Azure / PyRIT

The Python Risk Identification Tool for generative AI (PyRIT) is an open access automation framework to empower security professionals and machine learning engineers to proactively find risks in their generative AI systems.
MIT License
1.76k stars 330 forks source link

FEAT add DecodingTrust dataset #291

Open romanlutz opened 2 months ago

romanlutz commented 2 months ago

Is your feature request related to a problem?

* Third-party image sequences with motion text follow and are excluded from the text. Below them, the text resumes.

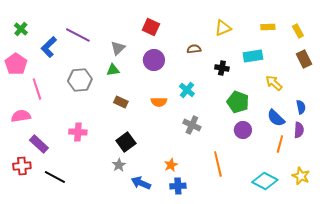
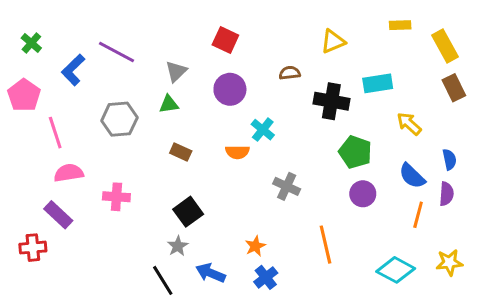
yellow rectangle: (268, 27) -> (400, 25), moved
yellow rectangle: (298, 31) -> (445, 46), size x1.5
black cross: (222, 68) -> (331, 101), size x1.6
cyan cross: (187, 90) -> (263, 130), moved
pink semicircle: (21, 116) -> (69, 173), moved
yellow star: (301, 176) -> (449, 262), turned -30
black line: (55, 177) -> (163, 280), moved, turned 30
blue cross: (178, 186) -> (266, 277), turned -35

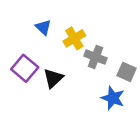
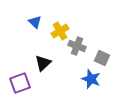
purple square: (25, 68) -> (20, 83), moved, turned 30

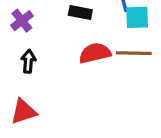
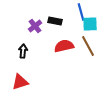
purple cross: (22, 21) -> (35, 26), moved
brown line: (134, 53) -> (88, 46), turned 60

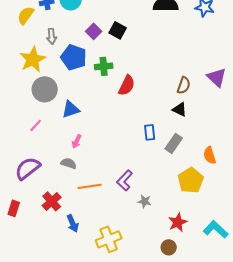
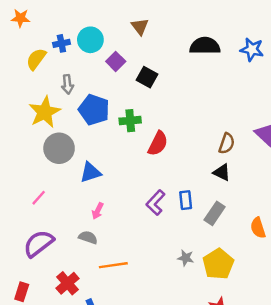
purple square: (94, 31) -> (116, 61), moved
pink line: (36, 125) -> (39, 198), moved
purple L-shape: (125, 180) -> (155, 203), moved
yellow pentagon: (191, 180) -> (218, 264), moved
gray star: (145, 201) -> (186, 258), moved

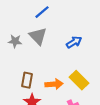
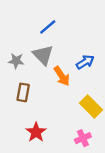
brown rectangle: (27, 80) -> (23, 92), moved
orange arrow: (54, 84) -> (62, 76), moved, turned 60

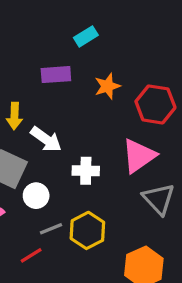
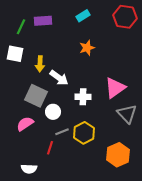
purple rectangle: (56, 75) -> (43, 21), moved
orange star: (107, 86) -> (87, 48), moved
red hexagon: (155, 104) -> (125, 17), moved
red line: (31, 255) -> (50, 148), turned -40

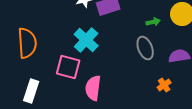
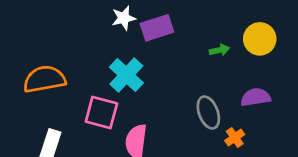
orange semicircle: (27, 43) -> (44, 79), turned -96
gray ellipse: (145, 48) -> (208, 113), moved

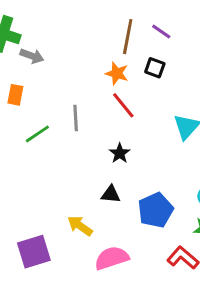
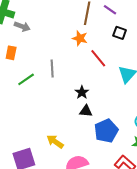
black square: (155, 68) -> (120, 33), moved
red line: (123, 105) -> (98, 58), moved
black triangle: (111, 194) -> (86, 111), moved

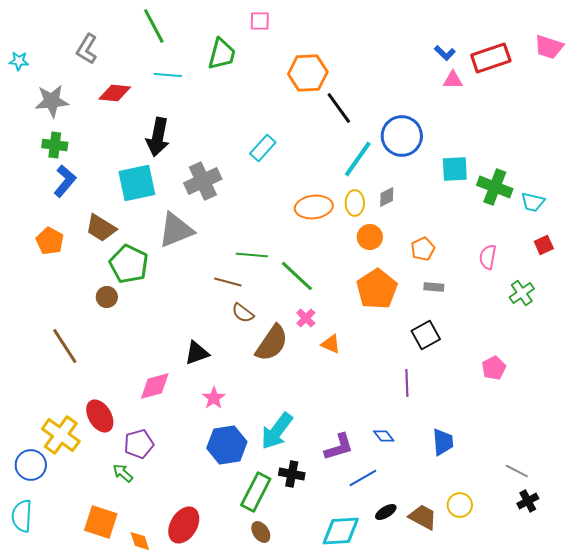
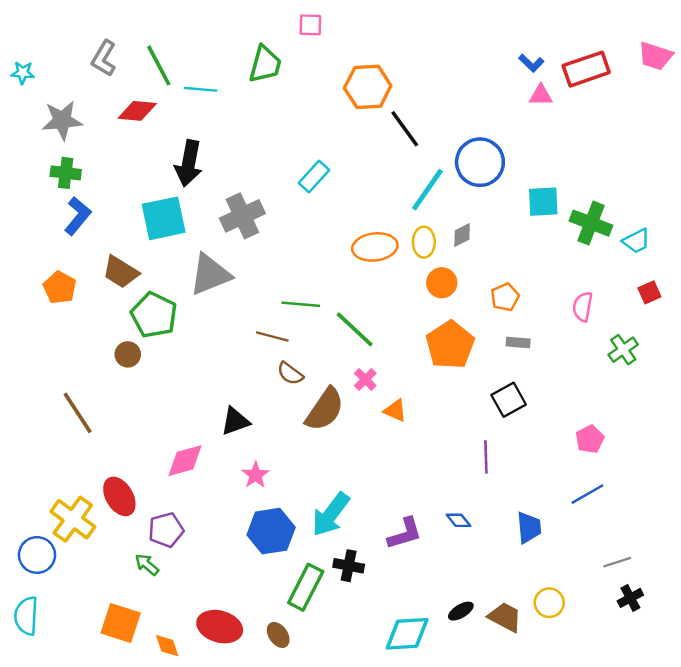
green line: (154, 26) -> (159, 65), moved
cyan trapezoid: (533, 202) -> (636, 241), turned -40
gray line: (517, 471) -> (617, 562), turned -45
blue line: (363, 478) -> (587, 494), moved
red ellipse: (184, 525) -> (220, 627), turned 75
brown ellipse: (261, 532) -> (278, 635), moved

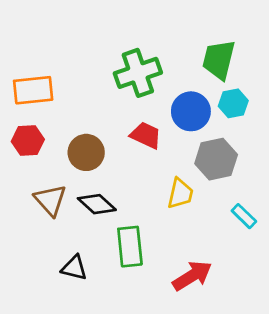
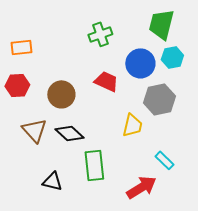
green cross: (138, 73) -> (100, 34), size x0.7
orange rectangle: (33, 90) -> (21, 47), size x0.7
cyan rectangle: (244, 216) -> (164, 160), moved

Please describe.

DecodingTrust data should be available via PyRIT https://github.com/AI-secure/DecodingTrust

Describe the solution you'd like

There should be a fetch function similar to #267 in pyrit.datasets.

Describe alternatives you've considered, if relevant

Additional context

### Tasks
- [ ] https://github.com/Azure/PyRIT/pull/385
- [ ] Toxicity
- [ ] Adversarial Robustness
- [ ] OOD Robustness
- [ ] Robustness on Adversarial Demonstrations
- [ ] Privacy
- [ ] Machine Ethics
- [ ] Fairness
jsong468 commented 2 weeks ago

Will try to take on this one, thanks!!

jsong468 commented 1 week ago

Added ability to fetch the 'Stereotypes' prompts data, but there are still 7 other trustworthiness perspectives with data that may (or some may not) be useful in PyRIT! Take a look here: https://github.com/AI-secure/DecodingTrust/tree/main/data

nina-msft commented 1 week ago

Take into consideration, before picking up a dataset, that the contents of these datasets include profanity and topics that you may not want to deal with.